The Straits Times has learnt that a Japanese bank is set to step in for Britain's Barclays, which chose not to extend its seven- year deal in December 2012, a month after the competition was last held.
Sentosa Golf Club - the tournament's home since 2005 - confirmed it has been approached by promoter World Sports Group (WSG) to re-stage the event, once Asia's richest national Open with a US$6 million (S$8 million) prize purse.
A date either in January or February next year has been targeted, with the Asian Tour and the Japan Golf Tour in talks to co-sanction the tournament.
WSG president (ASEAN & Australia) Mark Hardess told The Straits Times yesterday that an official announcement with "good news for Singapore golf" will be made at the end of this month.
While sources revealed the new prize pot will be less than US$2 million, Singapore Golf Association (SGA) president Bob Tan is confident Sentosa's lush Serapong course will still be able to draw the world's top golfers.
He said: "It is not about the prize money.
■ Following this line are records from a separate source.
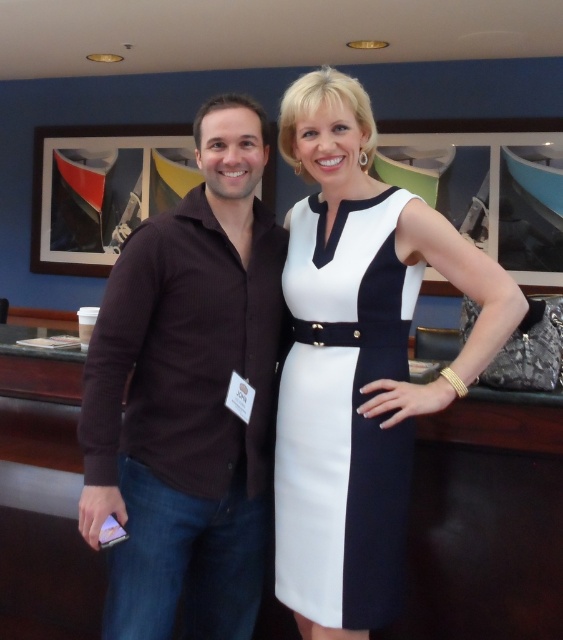 Does white leather dress at center have a greater width compared to white smooth dress at center?

Indeed, white leather dress at center has a greater width compared to white smooth dress at center.

Consider the image. Can you confirm if white leather dress at center is bigger than white smooth dress at center?

Indeed, white leather dress at center has a larger size compared to white smooth dress at center.

Identify the location of white leather dress at center. Image resolution: width=563 pixels, height=640 pixels. (359, 360).

Can you confirm if brown ribbed sweater at center is thinner than white smooth dress at center?

No, brown ribbed sweater at center is not thinner than white smooth dress at center.

Who is lower down, brown ribbed sweater at center or white smooth dress at center?

white smooth dress at center is below.

Between point (251, 128) and point (300, 602), which one is positioned behind?

Positioned behind is point (300, 602).

The height and width of the screenshot is (640, 563). I want to click on brown ribbed sweater at center, so click(189, 396).

Between brown ribbed sweater at center and white leather dress at center, which one appears on the left side from the viewer's perspective?

From the viewer's perspective, brown ribbed sweater at center appears more on the left side.

Does point (149, 440) come farther from viewer compared to point (348, 282)?

Yes, it is behind point (348, 282).

You are a GUI agent. You are given a task and a screenshot of the screen. Output one action in this format:
    pyautogui.click(x=<x>, y=<y>)
    Task: Click on the brown ribbed sweater at center
    
    Given the screenshot: What is the action you would take?
    pyautogui.click(x=189, y=396)

At what (x,y) coordinates should I click in order to perform the action: click on brown ribbed sweater at center. Please return your answer as a coordinate pair (x, y). Looking at the image, I should click on (189, 396). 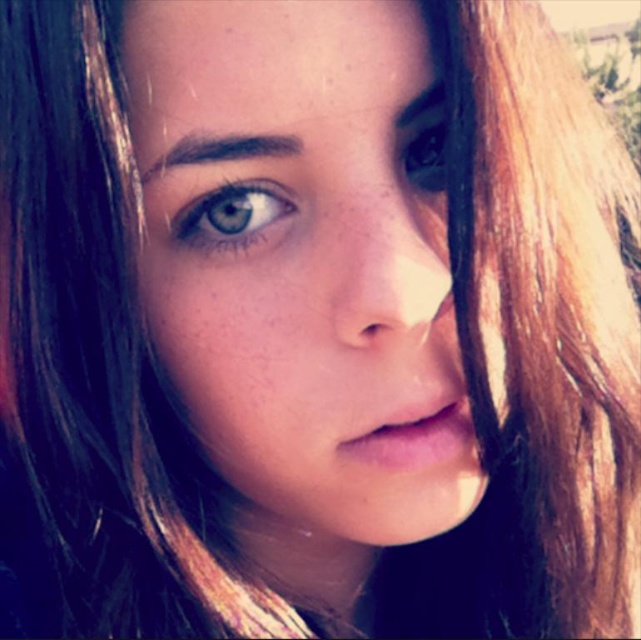 Question: Can you confirm if smooth skin face at center is wider than shiny brown eye at upper right?

Choices:
 (A) no
 (B) yes

Answer: (B)

Question: Observing the image, what is the correct spatial positioning of smooth skin face at center in reference to blue glossy eye at center?

Choices:
 (A) left
 (B) right

Answer: (B)

Question: Which object is positioned farthest from the blue glossy eye at center?

Choices:
 (A) smooth skin face at center
 (B) shiny brown eye at upper right

Answer: (B)

Question: Is smooth skin face at center above blue glossy eye at center?

Choices:
 (A) no
 (B) yes

Answer: (A)

Question: Which point is closer to the camera?

Choices:
 (A) (431, 180)
 (B) (279, 188)

Answer: (B)

Question: Based on their relative distances, which object is nearer to the smooth skin face at center?

Choices:
 (A) blue glossy eye at center
 (B) shiny brown eye at upper right

Answer: (A) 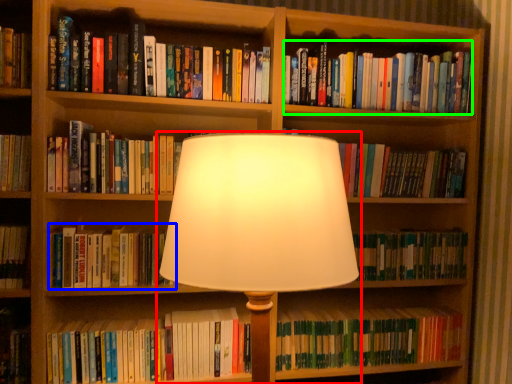 Question: Considering the real-world distances, which object is farthest from lamp (highlighted by a red box)? book (highlighted by a blue box) or book (highlighted by a green box)?

Choices:
 (A) book
 (B) book

Answer: (B) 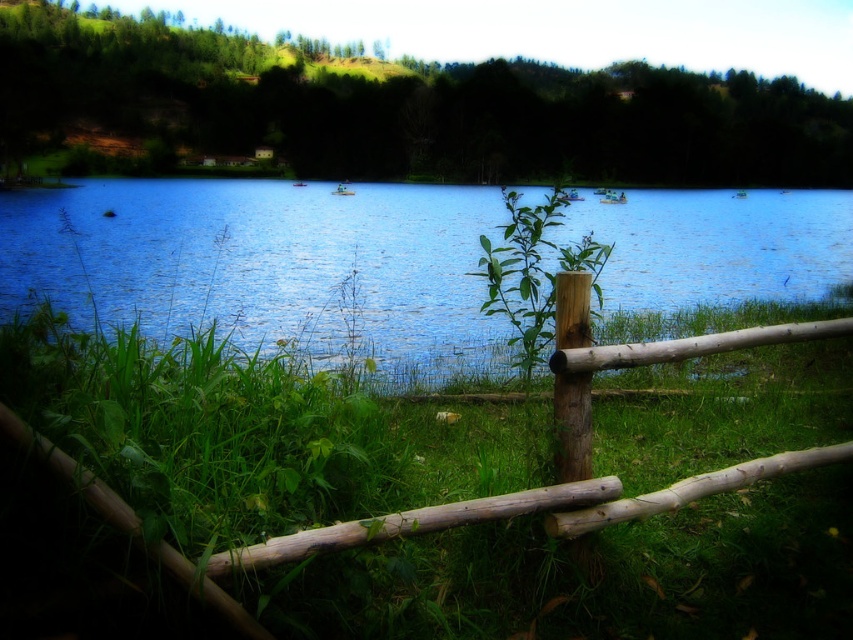 You are standing at the edge of the lake and want to reach the blue water at center without stepping on the green rough grass at lower center. Is there enough space between them to walk around?

The green rough grass at lower center is 10.56 meters away from the blue water at center, so there is sufficient space to walk around without stepping on the grass.

You are standing at the edge of the lake and see the green rough grass at lower center and the blue water at center. Which object is closer to your feet?

The green rough grass at lower center is closer to your feet since it is positioned below the blue water at center.

You are standing at the origin point in the scene. Where is the blue water at center located in coordinates?

The blue water at center is located at coordinates point (267, 266). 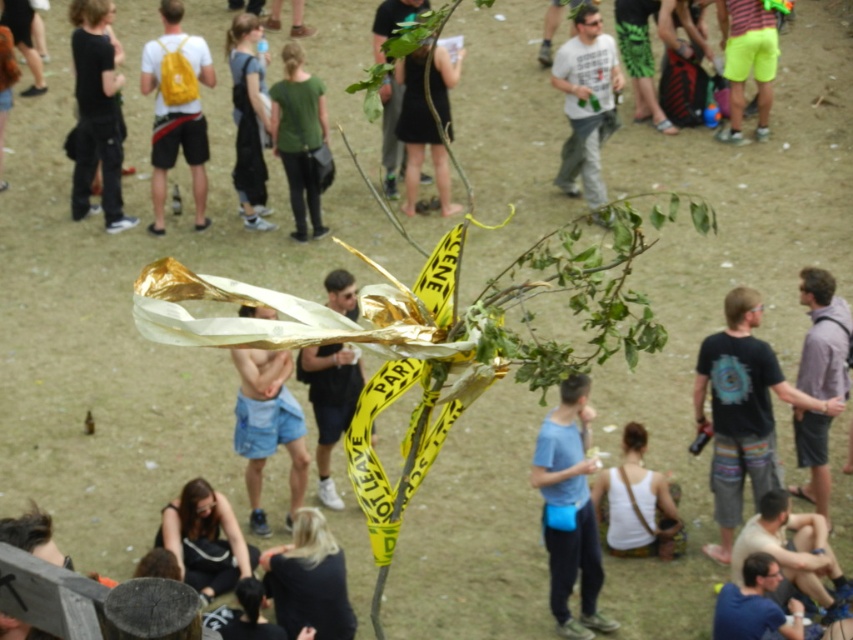 Between matte black backpack at left and neon yellow shorts at right, which one has less height?

Standing shorter between the two is neon yellow shorts at right.

Is matte black backpack at left in front of neon yellow shorts at right?

Yes, matte black backpack at left is in front of neon yellow shorts at right.

Image resolution: width=853 pixels, height=640 pixels. I want to click on matte black backpack at left, so click(x=96, y=113).

You are a GUI agent. You are given a task and a screenshot of the screen. Output one action in this format:
    pyautogui.click(x=<x>, y=<y>)
    Task: Click on the matte black backpack at left
    The height and width of the screenshot is (640, 853).
    Given the screenshot: What is the action you would take?
    click(96, 113)

Does blonde hair at lower center have a lesser height compared to matte black t-shirt at center?

Correct, blonde hair at lower center is not as tall as matte black t-shirt at center.

Locate an element on the screen. The height and width of the screenshot is (640, 853). blonde hair at lower center is located at coordinates (309, 579).

The width and height of the screenshot is (853, 640). Find the location of `blonde hair at lower center`. blonde hair at lower center is located at coordinates (309, 579).

In the scene shown: Can you confirm if light purple shirt at right is thinner than neon yellow shorts at right?

Yes.

Is light purple shirt at right closer to the viewer compared to neon yellow shorts at right?

Yes.

Does point (816, 339) come farther from viewer compared to point (756, 138)?

No, it is in front of (756, 138).

Where is `light purple shirt at right`? The width and height of the screenshot is (853, 640). light purple shirt at right is located at coordinates (822, 337).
The appearance fee is what gets the big names here, and I believe the organisers will do what it takes to put on a good show."
Since the Open was co-sanctioned by the Asian and European tours in 2009, elite players who have competed included Major winners Rory McIlroy, Adam Scott and Phil Mickelson.
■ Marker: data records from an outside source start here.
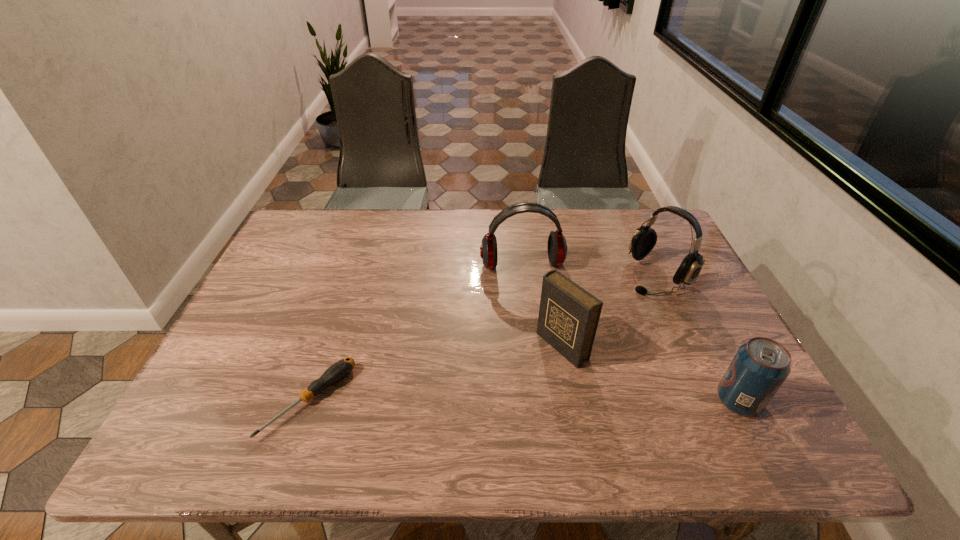 The height and width of the screenshot is (540, 960). I want to click on vacant spot on the desktop that is between the shortest object and the pop soda and is positioned on the ear cups of the earphone, so click(x=553, y=401).

Find the location of `vacant space on the desktop that is between the screwdriver and the pop soda and is positioned with the microphone on the side of the headset`. vacant space on the desktop that is between the screwdriver and the pop soda and is positioned with the microphone on the side of the headset is located at coordinates (465, 401).

At what (x,y) coordinates should I click in order to perform the action: click on free space on the desktop that is between the shortest object and the pop soda and is positioned on the front cover of the diary. Please return your answer as a coordinate pair (x, y). Looking at the image, I should click on (483, 401). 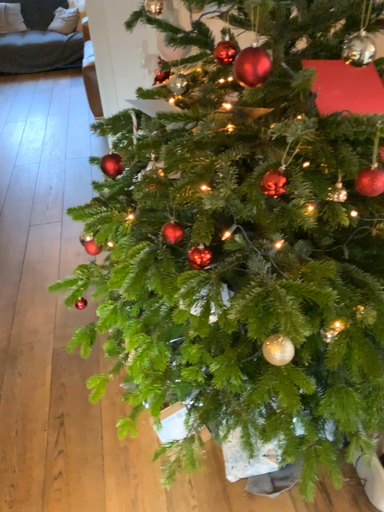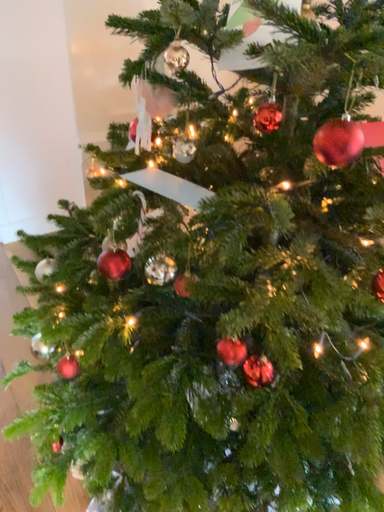 Question: How did the camera likely rotate when shooting the video?

Choices:
 (A) rotated left
 (B) rotated right

Answer: (B)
In 2012, a final-day crowd of more than 20,000 witnessed young gun Matteo Manassero's play-off win over former British Open winner Louis Oosthuizen.
It is believed that WSG, which purchased the rights to the Open from the SGA till 2017, was contractually bound to hold an event by next year.
A lack of sponsors has been the main reason for the tournament's hiatus, with organisers also wanting to move to a new date to stay clear of inclement weather during its usual November slot.
The 53-year-old tournament also took a break from 2002 to 2004 to look for sponsors.
Local pro Quincy Quek, who played in five Opens, welcomed the impending return of Singapore's premier golf tournament.
The 27-year-old said: "It's important for our country to have a top-tier competition of our own to showcase golf to more fans and sponsors.
"I always look forward to the Singapore Open because we don't get many opportunities to play in front of friends and family."